Work task. From the records below, print exactly the lines starting at the one containing "教えてくれる教育動画がコチラ！！" and ending at the one containing "家族が車停める所は石畳でそこ", ends included, and nothing else.

Data supplied.
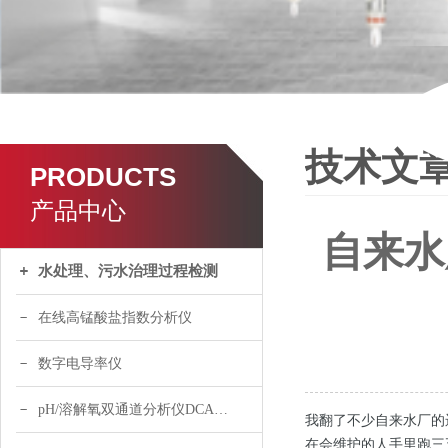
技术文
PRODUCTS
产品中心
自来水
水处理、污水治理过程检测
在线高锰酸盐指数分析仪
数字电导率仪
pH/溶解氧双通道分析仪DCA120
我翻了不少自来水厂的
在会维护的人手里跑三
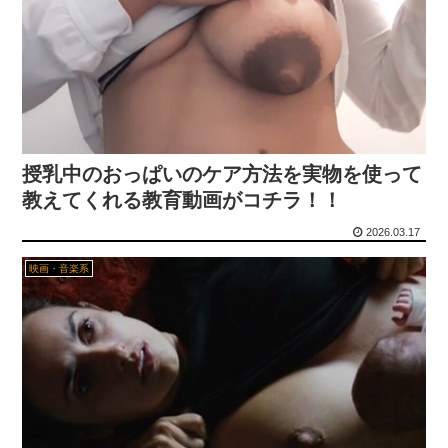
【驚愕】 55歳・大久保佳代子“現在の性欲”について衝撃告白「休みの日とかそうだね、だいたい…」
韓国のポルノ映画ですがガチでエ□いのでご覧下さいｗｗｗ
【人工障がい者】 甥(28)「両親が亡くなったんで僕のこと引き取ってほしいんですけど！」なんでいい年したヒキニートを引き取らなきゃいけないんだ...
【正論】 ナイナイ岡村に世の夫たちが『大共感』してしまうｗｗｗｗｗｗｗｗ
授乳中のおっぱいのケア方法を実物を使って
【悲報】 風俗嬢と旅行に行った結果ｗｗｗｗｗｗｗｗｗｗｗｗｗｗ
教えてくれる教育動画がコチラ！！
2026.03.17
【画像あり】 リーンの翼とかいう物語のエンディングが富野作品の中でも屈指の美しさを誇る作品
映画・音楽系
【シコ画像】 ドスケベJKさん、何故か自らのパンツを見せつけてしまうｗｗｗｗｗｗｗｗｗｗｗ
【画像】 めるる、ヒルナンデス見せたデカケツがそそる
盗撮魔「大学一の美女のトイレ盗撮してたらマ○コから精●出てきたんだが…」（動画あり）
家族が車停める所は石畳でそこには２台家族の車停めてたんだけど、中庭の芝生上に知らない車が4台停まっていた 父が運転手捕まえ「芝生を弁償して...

==

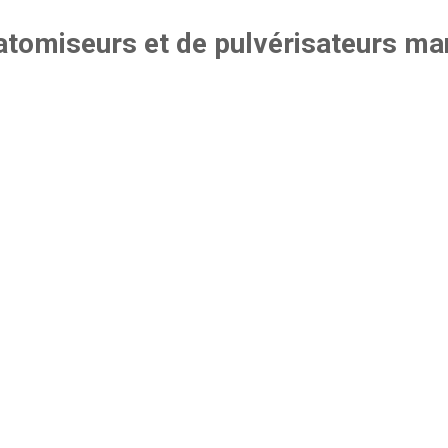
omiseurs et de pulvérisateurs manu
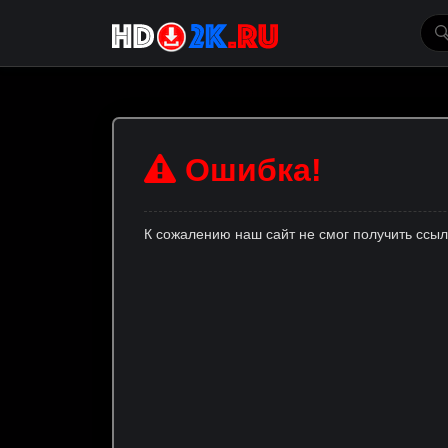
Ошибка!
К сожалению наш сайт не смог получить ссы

Exercise solution.
教えてくれる教育動画がコチラ！！
2026.03.17
【画像あり】 リーンの翼とかいう物語のエンディングが富野作品の中でも屈指の美しさを誇る作品
映画・音楽系
【シコ画像】 ドスケベJKさん、何故か自らのパンツを見せつけてしまうｗｗｗｗｗｗｗｗｗｗｗ
【画像】 めるる、ヒルナンデス見せたデカケツがそそる
盗撮魔「大学一の美女のトイレ盗撮してたらマ○コから精●出てきたんだが…」（動画あり）
家族が車停める所は石畳でそこには２台家族の車停めてたんだけど、中庭の芝生上に知らない車が4台停まっていた 父が運転手捕まえ「芝生を弁償して...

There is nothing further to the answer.